● **ABOUT THIS TASK**: Wherever a line below holds the word "button", copy that line.

● **INFORMATION GIVEN**:

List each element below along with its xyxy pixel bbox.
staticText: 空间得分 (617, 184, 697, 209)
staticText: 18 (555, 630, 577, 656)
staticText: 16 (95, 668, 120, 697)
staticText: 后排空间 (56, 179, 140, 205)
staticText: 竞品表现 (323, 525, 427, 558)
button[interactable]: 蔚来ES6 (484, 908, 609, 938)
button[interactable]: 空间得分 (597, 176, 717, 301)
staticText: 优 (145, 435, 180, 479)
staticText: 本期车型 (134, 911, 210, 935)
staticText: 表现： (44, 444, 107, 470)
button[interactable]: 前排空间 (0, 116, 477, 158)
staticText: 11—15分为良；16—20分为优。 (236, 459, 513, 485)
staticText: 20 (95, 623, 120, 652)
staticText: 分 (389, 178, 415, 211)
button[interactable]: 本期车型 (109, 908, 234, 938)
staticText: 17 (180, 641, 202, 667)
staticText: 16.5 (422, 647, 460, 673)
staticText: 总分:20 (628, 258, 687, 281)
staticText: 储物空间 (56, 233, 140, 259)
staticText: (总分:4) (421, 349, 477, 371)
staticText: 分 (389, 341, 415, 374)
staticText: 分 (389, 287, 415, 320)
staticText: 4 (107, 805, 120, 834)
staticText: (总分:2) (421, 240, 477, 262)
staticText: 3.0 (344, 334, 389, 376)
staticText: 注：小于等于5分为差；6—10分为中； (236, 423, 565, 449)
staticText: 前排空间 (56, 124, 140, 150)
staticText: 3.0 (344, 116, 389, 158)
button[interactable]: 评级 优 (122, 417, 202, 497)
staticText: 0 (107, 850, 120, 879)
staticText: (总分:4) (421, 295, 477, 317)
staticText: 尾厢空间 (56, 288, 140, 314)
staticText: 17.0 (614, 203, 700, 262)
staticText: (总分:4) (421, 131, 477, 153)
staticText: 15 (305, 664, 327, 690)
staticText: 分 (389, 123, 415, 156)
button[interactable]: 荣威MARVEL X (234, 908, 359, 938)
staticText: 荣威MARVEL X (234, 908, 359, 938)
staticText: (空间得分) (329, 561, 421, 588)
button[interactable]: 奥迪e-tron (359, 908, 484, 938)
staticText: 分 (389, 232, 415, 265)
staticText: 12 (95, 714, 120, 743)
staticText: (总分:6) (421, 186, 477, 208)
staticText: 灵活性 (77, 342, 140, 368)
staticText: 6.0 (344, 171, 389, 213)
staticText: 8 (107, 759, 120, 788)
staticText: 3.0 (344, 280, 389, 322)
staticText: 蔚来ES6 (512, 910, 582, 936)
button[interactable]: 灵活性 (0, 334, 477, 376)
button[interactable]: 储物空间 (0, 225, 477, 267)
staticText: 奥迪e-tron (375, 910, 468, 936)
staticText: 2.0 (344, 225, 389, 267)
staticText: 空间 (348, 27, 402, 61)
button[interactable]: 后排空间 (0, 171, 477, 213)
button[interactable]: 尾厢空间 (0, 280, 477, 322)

● **EXERCISE OUTPUT**:
button[interactable]: 蔚来ES6 (484, 908, 609, 938)
button[interactable]: 空间得分 (597, 176, 717, 301)
button[interactable]: 前排空间 (0, 116, 477, 158)
button[interactable]: 本期车型 (109, 908, 234, 938)
button[interactable]: 评级 优 (122, 417, 202, 497)
button[interactable]: 荣威MARVEL X (234, 908, 359, 938)
button[interactable]: 奥迪e-tron (359, 908, 484, 938)
button[interactable]: 灵活性 (0, 334, 477, 376)
button[interactable]: 储物空间 (0, 225, 477, 267)
button[interactable]: 后排空间 (0, 171, 477, 213)
button[interactable]: 尾厢空间 (0, 280, 477, 322)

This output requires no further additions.